Technically, the current case is not about that record. It is not about whether Bonds used steroids a dozen years ago when he bulked up his frame and began smacking homers at a dizzying pace. Rather, the case is about whether Bonds lied when he was called to testify before the 2003 grand jury that was investigating a steroids-conspiracy case against a Northern California medical supplement company called BALCO (Bay Area Laboratory Cooperative).
Bonds and several other athletes were told before their testimony that nothing they said could be used to charge them with any crimes as long as they told the truth. Bonds was then asked if he had ever used performance-enhancing drugs from BALCO that had been supplied to his trainer, Greg Anderson. Bonds replied: "Not that I know of."
It was the baseball steroid scandal version of: "I never had sex with that woman." Nuance was the issue.
Anderson pleaded guilty in 2005 to steroid distribution and served three months in jail. However, Bonds claimed his testimony was correct because Anderson had told him that the illicit substances he provided -- an ointment called "the cream" and a liquid called "the clear" that allowed users to pass urine tests -- were arthritis balm and flaxseed oil.
Prosecutors didn't believe him. In 2007, they indicted Bonds based on his original statement and his sworn testimony that he had never received injections of any substance from anyone other than his doctors. Anderson would be the most obvious person to affirm or refute the government charges. But after serving his 2005 sentence, he has consistently refused to cooperate with the government or to testify. U.S. District Judge Susan Illston cited him for contempt last week and ordered him back to jail -- where he sits today as the Bonds trial unfurls.
The drama has aroused the Bay Area's curiosity in a big way, even among people who aren't fans. During jury selection, attorneys rejected one potential panelist who admitted that she couldn't be objective about the case, saying: "I was at the grocery store the other day, and two people in front of me, that's all they could talk about."
Another prospective juror wrote bluntly on a questionnaire that she could be objective for one reason: "We all know Mr. Bonds is a jerk, but he is not being prosecuted for that."
She wasn't selected, either.
Legal experts say that even if Bonds is convicted, he is unlikely to do serious jail time. Other athletes found guilty of lying under oath in the BALCO case have received very short terms or home confinement.

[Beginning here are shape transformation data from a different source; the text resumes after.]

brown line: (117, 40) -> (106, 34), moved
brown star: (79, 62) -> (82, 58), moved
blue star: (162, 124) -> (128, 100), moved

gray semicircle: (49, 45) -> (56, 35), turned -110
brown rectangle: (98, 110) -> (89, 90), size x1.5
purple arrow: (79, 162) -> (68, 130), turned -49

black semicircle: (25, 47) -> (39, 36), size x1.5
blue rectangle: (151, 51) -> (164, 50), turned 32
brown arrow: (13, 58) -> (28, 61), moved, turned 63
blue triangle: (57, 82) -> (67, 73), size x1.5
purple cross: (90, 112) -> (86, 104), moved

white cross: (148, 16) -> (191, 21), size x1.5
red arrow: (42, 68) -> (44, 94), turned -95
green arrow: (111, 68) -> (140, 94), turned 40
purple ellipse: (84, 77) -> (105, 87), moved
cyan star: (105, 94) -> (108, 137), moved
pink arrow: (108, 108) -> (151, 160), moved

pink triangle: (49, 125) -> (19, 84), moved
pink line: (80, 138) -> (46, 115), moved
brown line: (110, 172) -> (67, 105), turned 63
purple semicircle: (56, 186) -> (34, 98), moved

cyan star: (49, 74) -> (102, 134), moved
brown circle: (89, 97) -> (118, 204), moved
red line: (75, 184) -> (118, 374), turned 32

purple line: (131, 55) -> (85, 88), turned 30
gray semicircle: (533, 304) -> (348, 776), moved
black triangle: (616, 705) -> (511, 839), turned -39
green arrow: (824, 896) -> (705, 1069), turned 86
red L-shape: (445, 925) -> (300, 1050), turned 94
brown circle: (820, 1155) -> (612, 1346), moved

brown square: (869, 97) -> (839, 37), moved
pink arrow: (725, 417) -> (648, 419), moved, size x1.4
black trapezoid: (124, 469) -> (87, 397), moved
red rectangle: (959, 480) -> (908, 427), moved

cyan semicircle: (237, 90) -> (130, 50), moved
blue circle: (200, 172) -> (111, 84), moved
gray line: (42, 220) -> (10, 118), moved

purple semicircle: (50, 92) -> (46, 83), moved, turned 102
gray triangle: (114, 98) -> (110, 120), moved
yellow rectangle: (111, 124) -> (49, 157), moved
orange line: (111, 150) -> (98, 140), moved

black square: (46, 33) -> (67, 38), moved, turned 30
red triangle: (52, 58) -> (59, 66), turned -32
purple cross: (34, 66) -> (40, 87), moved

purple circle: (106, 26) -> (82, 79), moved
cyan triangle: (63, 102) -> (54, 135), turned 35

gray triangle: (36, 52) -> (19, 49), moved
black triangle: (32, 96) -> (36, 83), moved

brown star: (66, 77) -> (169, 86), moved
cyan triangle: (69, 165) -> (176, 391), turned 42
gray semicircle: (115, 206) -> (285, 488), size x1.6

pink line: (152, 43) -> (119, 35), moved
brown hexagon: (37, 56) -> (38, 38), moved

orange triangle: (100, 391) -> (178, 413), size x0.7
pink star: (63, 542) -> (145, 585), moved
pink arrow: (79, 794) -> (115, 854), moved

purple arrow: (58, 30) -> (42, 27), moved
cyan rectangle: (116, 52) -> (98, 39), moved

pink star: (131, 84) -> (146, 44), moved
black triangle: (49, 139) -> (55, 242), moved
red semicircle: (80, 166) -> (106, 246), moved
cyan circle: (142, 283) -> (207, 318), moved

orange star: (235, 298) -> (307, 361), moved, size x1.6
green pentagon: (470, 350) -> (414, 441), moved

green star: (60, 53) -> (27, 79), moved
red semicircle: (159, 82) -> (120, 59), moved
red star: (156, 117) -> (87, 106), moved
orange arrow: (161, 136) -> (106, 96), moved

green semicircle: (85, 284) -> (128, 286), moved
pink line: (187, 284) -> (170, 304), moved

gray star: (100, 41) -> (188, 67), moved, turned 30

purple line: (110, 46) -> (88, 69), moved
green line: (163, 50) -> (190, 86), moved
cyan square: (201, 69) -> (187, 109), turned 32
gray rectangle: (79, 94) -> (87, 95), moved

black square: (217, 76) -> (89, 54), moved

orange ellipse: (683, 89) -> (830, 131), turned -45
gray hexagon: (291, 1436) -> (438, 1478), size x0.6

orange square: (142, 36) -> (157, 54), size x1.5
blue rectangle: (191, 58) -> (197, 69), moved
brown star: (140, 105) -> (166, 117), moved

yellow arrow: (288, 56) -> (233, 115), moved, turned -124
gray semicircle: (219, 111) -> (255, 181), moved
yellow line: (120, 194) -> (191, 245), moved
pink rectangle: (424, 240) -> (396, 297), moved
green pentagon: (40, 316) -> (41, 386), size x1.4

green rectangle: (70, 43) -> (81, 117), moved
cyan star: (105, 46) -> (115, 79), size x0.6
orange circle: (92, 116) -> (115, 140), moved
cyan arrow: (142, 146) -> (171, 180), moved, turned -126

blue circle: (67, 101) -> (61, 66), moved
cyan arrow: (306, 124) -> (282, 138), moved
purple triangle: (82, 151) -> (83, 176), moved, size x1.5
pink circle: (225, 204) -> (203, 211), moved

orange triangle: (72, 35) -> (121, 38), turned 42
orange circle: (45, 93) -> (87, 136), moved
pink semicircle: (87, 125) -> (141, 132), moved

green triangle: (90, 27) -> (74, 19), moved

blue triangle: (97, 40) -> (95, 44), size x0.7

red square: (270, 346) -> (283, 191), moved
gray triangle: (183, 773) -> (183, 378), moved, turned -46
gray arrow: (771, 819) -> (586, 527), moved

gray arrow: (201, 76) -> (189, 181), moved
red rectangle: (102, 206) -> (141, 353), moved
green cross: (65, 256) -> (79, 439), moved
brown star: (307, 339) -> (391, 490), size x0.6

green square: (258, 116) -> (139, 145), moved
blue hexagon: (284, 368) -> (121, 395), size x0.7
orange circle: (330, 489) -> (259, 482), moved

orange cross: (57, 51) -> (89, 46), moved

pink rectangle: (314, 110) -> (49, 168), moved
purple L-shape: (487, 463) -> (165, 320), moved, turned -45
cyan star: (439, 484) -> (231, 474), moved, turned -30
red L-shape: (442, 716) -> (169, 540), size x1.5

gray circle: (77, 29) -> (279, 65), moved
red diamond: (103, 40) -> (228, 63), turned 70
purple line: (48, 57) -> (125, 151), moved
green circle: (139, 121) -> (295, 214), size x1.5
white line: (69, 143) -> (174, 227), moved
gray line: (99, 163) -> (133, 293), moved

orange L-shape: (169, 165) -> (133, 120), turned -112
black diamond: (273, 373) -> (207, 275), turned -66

But win or lose, Bonds' never-loveable image will take a hit by the public airing of his dirty laundry. And none of it will be good for baseball.
Example: The trial's most dramatic moment so far occurred when prosecutors played the audio tape of Anderson speaking to former Bonds business partner Steve Hoskins in the Giants clubhouse during the 2003 season. On the tape, in the midst of a conversation about the proper way to inject steroid needles, Anderson momentarily pauses to say as an aside, "Hi, Benito," (Santiago, the Giants catcher at the time). Anderson then casually continues the conversation.
Apparently, in those days, performance enhancing drugs were so prevalent that Anderson felt comfortable discussing them within earshot of the entire Giant roster. A further reminder of that era will surface in a few months. Former pitcher Roger Clemens, the game's only seven-time Cy Young award winner, will face his own perjury charges for making alleged false statements about his steroid use to a 2008 congressional panel.
Clemens' trial should begin in July, right before the All-Star Game. For Selig and his sport, this is going to be a long, pimply season.